All across Southern California, red carpets have remained mothballed as yet another awards season limps along, crippled by COVID-19. Plagued by recent variants — and rumors of more mutations (flurona, anyone?) — glitz and glamour have remained largely off the menu. But, with streaming sizzling hotter than ever, we might not even miss them.
Hopes for a return to the awards seasons of yore were dashed in December 2021, when the Palm Springs International Film Festival Gala — long seen as the kickoff to awards season — was canceled.
The Golden Globes went virtual after that (perhaps more due to recent bad PR than anything else) and the Grammys were pushed to April “due to uncertainty concerning the Omicron variant.” The Oscars opted for a new hybrid model filming in multiple COVID- safe locations.
Even when the show has gone on, we can all agree that couture, tuxedos, and diamonds feel a little off- note two years into a global pandemic. While efforts to keep the ball rolling are admirable, perhaps we’d be better off celebrating the year’s artistic creations by doing what we’ve been doing for nearly two years: enjoying the fruits of Hollywood’s labor on the biggest screens that our homes can handle.
Thanks to extended lockdowns and more time than ever on our couches, streaming has become second nature for many of us, and the networks have responded with ever-more top-tier content.
Still, while audiences embrace the sweatpants era of entertainment, it remains an adjustment period for those who are used to negotiating full-fledged movie deals. As one high-flying Hollywood producer recently bemoaned, “It’s been so difficult to get features made at the moment. A lot of my [big-screen projects] are sitting in development. My goal is to now be developing material for various platforms.”
But not everyone is crying over the recent turn of events where Hollywood movie-making and viewing are concerned. James Cameron, for example, sees a silver lining. He has described streaming’s overall impact as “chaos,” while still expressing a fondness for the changes being wrought.
Putting his money where his mouth is, Cameron recently told Variety that he looks forward to making six-hour movies well-suited for at-home streaming. “You can stream it for six hours, or you can go and have a more condensed, roller-coaster, immersive version of that experience in a movie theater,” he said. “Same movie. Just, one’s the novel, and one’s the movie. Why not? Let’s just use these platforms in ways that haven’t been done before.”
Or maybe just use the platforms, period. That is what Disney has done with its latest Pixar release. Turning Red — a beautifully produced animation- extravaganza about a Chinese-Canadian girl who transforms into a red panda — skipped theaters altogether and premiered March 11 on Disney+. Disney Media and Entertainment chairman Kareem Daniel said in a statement, “Given the delayed box office recovery, particularly for family films, flexibility remains at the core of our distribution decisions.”
That may be a good thing in light of the fact that the only movies truly crushing it at theaters these days are the ones for which mega returns are almost a fait accompli. Spider-Man: No Way Home, for example, raised eyebrows in a good way when it broke the $100 million mark during its first week of release. But even the mighty Spielberg faltered when his long-awaited West Side Story (a Golden Globe winner) scored rave reviews from critics and indifference from theatergoers who generated only $30 million in box office.

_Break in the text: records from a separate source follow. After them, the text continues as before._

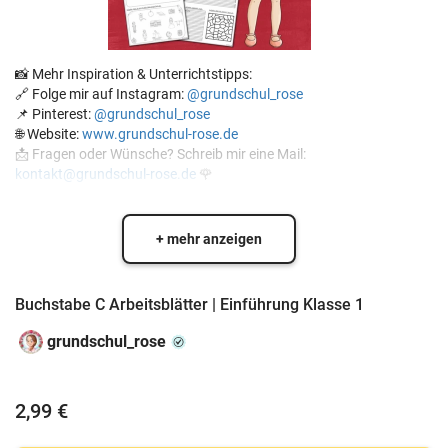
📸 Mehr Inspiration & Unterrichtstipps:
🔗 Folge mir auf Instagram:
@grundschul_rose
📌 Pinterest:
@grundschul_rose
🌐 Website:
www.grundschul-rose.de
📩 Fragen oder Wünsche? Schreib mir eine Mail:
kontakt@grundschul-rose.de
🌹
+ mehr anzeigen
Buchstabe C Arbeitsblätter | Einführung Klasse 1
grundschul_rose
2,99 €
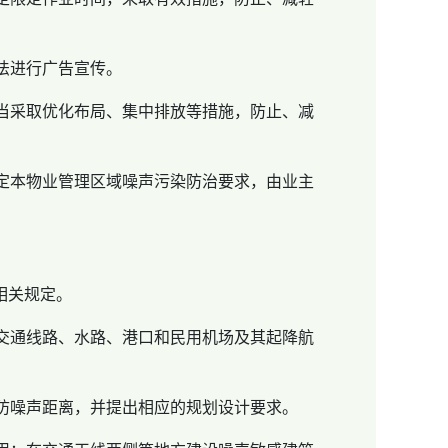
法进行广告宣传。
当采取优化布局、集中排放等措施，防止、减
定本物业管理区域噪声污染防治要求，由业主
相关规定。
交通线路、水路、港口和民用机场及其起降航
防噪声距离，并提出相应的规划设计要求。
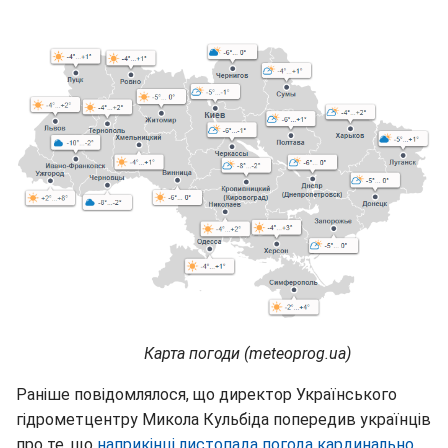
Карта погоди (meteoprog.ua)
Раніше повідомлялося, що директор Українського
гідрометцентру Микола Кульбіда попередив українців
про те, що
наприкінці листопада погода кардинально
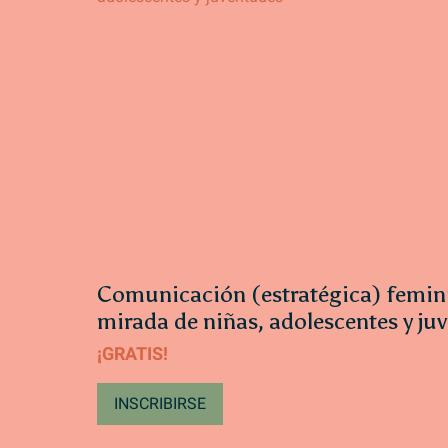
Comunicación (estratégica) femin
mirada de niñas, adolescentes y ju
¡GRATIS!
INSCRIBIRSE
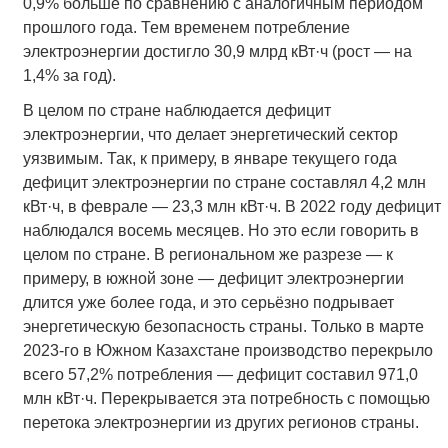
0,9% больше по сравнению с аналогичным периодом
прошлого года. Тем временем потребление
электроэнергии достигло 30,9 млрд кВт·ч (рост — на
1,4% за год).
В целом по стране наблюдается дефицит
электроэнергии, что делает энергетический сектор
уязвимым. Так, к примеру, в январе текущего года
дефицит электроэнергии по стране составлял 4,2 млн
кВт·ч, в феврале — 23,3 млн кВт·ч. В 2022 году дефицит
наблюдался восемь месяцев. Но это если говорить в
целом по стране. В региональном же разрезе — к
примеру, в южной зоне — дефицит электроэнергии
длится уже более года, и это серьёзно подрывает
энергетическую безопасность страны. Только в марте
2023-го в Южном Казахстане производство перекрыло
всего 57,2% потребления — дефицит составил 971,0
млн кВт·ч. Перекрывается эта потребность с помощью
перетока электроэнергии из других регионов страны.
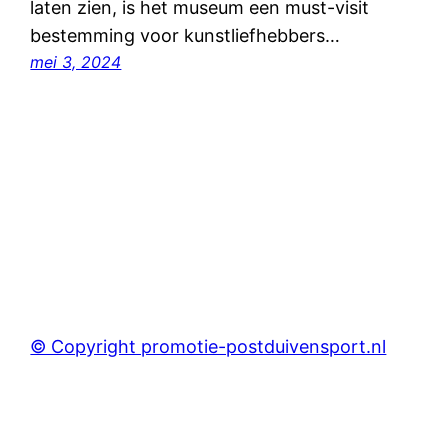
laten zien, is het museum een must-visit
bestemming voor kunstliefhebbers…
mei 3, 2024
© Copyright promotie-postduivensport.nl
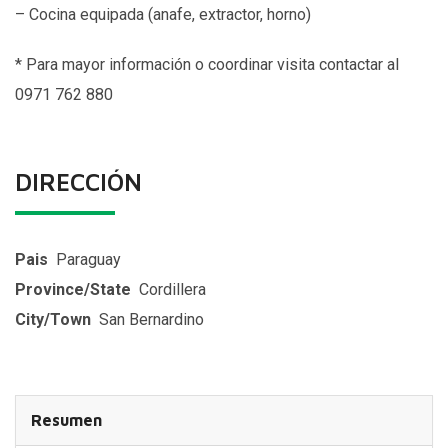
– Cocina equipada (anafe, extractor, horno)
*
Para mayor información o coordinar visita contactar al
0971 762 880
DIRECCIÓN
Pais
Paraguay
Province/State
Cordillera
City/Town
San Bernardino
Resumen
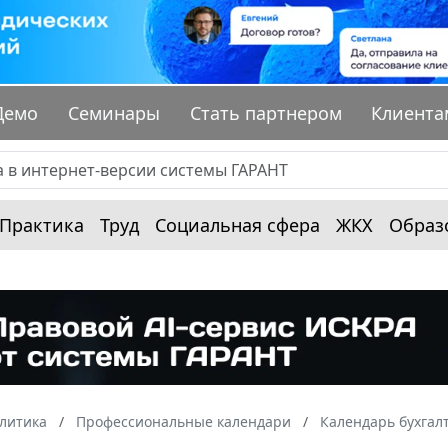
Демо
Семинары
Стать партнером
Клиента
Практика
Труд
Социальная сфера
ЖКХ
Образ
алитика
Профессиональные календари
Календарь бухгал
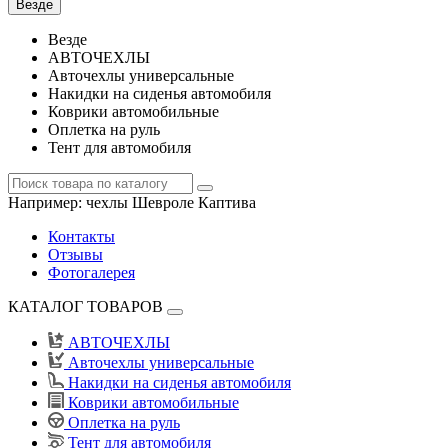
Везде
Везде
АВТОЧЕХЛЫ
Авточехлы универсальные
Накидки на сиденья автомобиля
Коврики автомобильные
Оплетка на руль
Тент для автомобиля
Например:
чехлы Шевроле Каптива
Контакты
Отзывы
Фотогалерея
КАТАЛОГ ТОВАРОВ
АВТОЧЕХЛЫ
Авточехлы универсальные
Накидки на сиденья автомобиля
Коврики автомобильные
Оплетка на руль
Тент для автомобиля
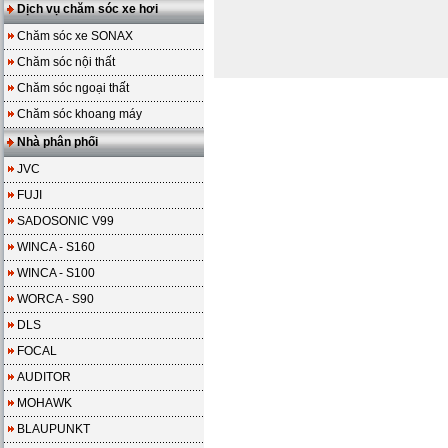
Dịch vụ chăm sóc xe hơi
Chăm sóc xe SONAX
Chăm sóc nội thất
Chăm sóc ngoại thất
Chăm sóc khoang máy
Nhà phân phối
JVC
FUJI
SADOSONIC V99
WINCA - S160
WINCA - S100
WORCA - S90
DLS
FOCAL
AUDITOR
MOHAWK
BLAUPUNKT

Warner Bros., which owns HBO Max, found a drastic work-around for tepid returns on theatrical releases. All of the company’s movies over the course of 2021 came out on the service simultaneous with theatrical releases.
In response to that surprise move, director Christopher Nolan groused, “Some of our industry’s biggest filmmakers and most important movie stars went to bed thinking they were working for the greatest movie studio and woke up to find out they were working for the worst streaming service.”
Nevertheless, there are others who maintain that streaming is the vehicle that saved Warner Bros. in that it pressed the studio to put movies into theaters as planned, rather than pushing release dates like its competitors did. The strategy certainly helped HBO: Globally, HBO and HBO Max had nearly 70 million subscribers when the third quarter of 2021 ended, which represented growth of 12.5 million. What happens next, however, remains to be seen.
Respected entertainment journalist Mark Harris recently made a point that would call the ’22 strategy into question. “The number of non-genre adult dramas that have cracked $50M [through theatrical box office] is ZERO,” he tweeted. “The world of 2019, in which ‘1917’ made $160M, ‘Ford v. Ferrarri’ made $120 M, and ‘Parasite’ made $52 M, is gone.”
All of Hollywood is reckoning with this reality, and it goes beyond revenues (which A-list stars have been, in some cases, loudly complaining about and even suing over). The cancellation of awards galas, caution exercised for premieres, and a general loss of the need to dress up for glimmering events have all seriously impacted below-the-line workers: the stylists, makeup artists, and hair teams that make those red carpet looks happen.
One thing is difficult to argue: Hollywood’s most impactful sequel of early 2022 has been “The Pandemic: Part III.” Let’s hope Part IV is not already in post-production.